Installe-toi côté passager : on part pour une virée entre voitures mythiques, motos rugissantes et esprit rebelle.
Brigitte Bardot et les voitures : une histoire de style et d’instinct
Brigitte Bardot n’a jamais été une collectionneuse obsessionnelle de cylindrées. Elle aimait les voitures comme elle aimait la vie : pour ce qu’elles promettaient — le mouvement, l’évasion, l’air dans les cheveux.

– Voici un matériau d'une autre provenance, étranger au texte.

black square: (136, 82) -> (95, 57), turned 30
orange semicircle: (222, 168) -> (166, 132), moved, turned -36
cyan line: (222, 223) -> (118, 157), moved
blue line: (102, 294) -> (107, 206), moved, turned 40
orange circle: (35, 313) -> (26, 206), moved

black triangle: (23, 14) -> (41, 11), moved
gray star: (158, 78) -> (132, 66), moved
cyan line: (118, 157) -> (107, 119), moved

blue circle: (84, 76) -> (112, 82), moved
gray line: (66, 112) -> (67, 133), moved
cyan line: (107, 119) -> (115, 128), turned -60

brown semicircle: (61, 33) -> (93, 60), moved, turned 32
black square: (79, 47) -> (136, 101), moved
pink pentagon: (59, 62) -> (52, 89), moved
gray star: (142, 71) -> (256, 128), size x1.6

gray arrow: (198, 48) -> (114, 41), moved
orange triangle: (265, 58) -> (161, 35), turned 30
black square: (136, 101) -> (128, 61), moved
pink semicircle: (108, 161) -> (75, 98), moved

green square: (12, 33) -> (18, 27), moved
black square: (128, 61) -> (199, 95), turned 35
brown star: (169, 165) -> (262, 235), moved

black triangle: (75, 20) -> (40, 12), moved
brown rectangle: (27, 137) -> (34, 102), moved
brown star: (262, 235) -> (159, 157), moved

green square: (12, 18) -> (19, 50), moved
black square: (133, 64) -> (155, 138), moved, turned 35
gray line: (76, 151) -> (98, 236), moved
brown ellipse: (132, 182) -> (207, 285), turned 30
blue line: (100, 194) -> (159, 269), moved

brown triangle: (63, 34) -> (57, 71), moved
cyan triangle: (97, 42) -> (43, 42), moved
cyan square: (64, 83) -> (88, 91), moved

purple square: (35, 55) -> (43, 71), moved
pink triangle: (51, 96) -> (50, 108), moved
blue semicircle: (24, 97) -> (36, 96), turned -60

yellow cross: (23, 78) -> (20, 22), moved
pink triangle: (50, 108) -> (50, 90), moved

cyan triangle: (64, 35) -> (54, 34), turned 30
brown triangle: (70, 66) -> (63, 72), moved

La Renault Floride, la voiture devenue légende
En 1959, Renault offre à Bardot une Renault Floride cabriolet blanche. Une voiture chic, légère, sans arrogance — exactement l’inverse d’une limousine hollywoodienne.
La Floride devient célèbre grâce à une phrase involontairement mythique. Un réalisateur lui annonce qu’il passera la chercher « en voiture de poule » (argot de l’époque pour une Floride).
Réponse de BB, sincère et ravie :
« Ah bon ? Je ne savais pas que j’avais une voiture de poule ! »
Voilà. Une star mondiale qui transforme une expression douteuse en anecdote culte.
BB ne conduisait pas une voiture : elle la rendait sympathique.
De la 4L à la Mini Moke : la simplicité avant le prestige
Contrairement aux fantasmes, Bardot a longtemps roulé dans des voitures simples et pratiques :
- Renault 4L, même très tard dans sa vie, pour aller nourrir ses animaux à Saint-Tropez
- Mini Moke, parfaite pour la plage, le soleil et l’insolence

Ces voitures, aujourd’hui vendues aux enchères comme des reliques, racontent autre chose qu’un goût du luxe :
BB préférait l’usage à l’apparat.

Rolls-Royce, Ferrari BB : quand le mythe s’invite
Oui, Bardot a aussi possédé une Rolls-Royce Silver Cloud Cabriolet, vendue plus tard pour près de 300 000 €.
Oui, Ferrari a baptisé l’un de ses modèles mythiques “BB” (Berlinetta Boxer), clin d’œil assumé à Brigitte Bardot.

Mais soyons honnêtes :
ce sont les voitures qui gagnaient en prestige, pas l’inverse.
Harley-Davidson : Brigitte Bardot, la moto et la chanson culte
Et puis il y a la moto.
Pas n’importe laquelle. La Harley-Davidson.
En 1967, Brigitte Bardot sort la chanson « Harley Davidson », écrite par Serge Gainsbourg.
Un morceau devenu hymne, où elle murmure plus qu’elle ne chante :
« Je n’ai besoin de personne en Harley Davidson »

Tout est là.
La moto n’est pas un objet.
C’est une déclaration d’indépendance.



Dans le clip et les images d’époque, BB incarne une féminité nouvelle :
sensuelle sans être soumise
libre sans être caricaturale
dangereusement autonome
La Harley devient son alter ego mécanique.
Bruyante. Indomptable. Impossible à ignorer.
Brigitte Bardot, voitures et cinéma
Au cinéma, les voitures accompagnent BB comme des partenaires silencieux :
- Renault 4CV
- Simca Aronde
- Alfa Romeo 2600 Spider rouge dans Le Mépris
Elles ne volent jamais la vedette.
Elles soulignent le mouvement, le départ, la fuite — thèmes bardotiens par excellence.
BB n’aimait pas conduire. Elle aimait partir.
Brigitte Bardot n’était pas une pilote.
Elle était une fugueuse élégante.

Voitures, motos, chansons, films : tout converge vers la même idée.
Ne jamais rester immobile trop longtemps.
Aujourd’hui encore, quand une vieille Floride démarre, quand une Harley gronde, il y a un peu de BB dans le bruit du moteur.
Parce que certaines femmes ne prennent pas la route.
Elles la créent.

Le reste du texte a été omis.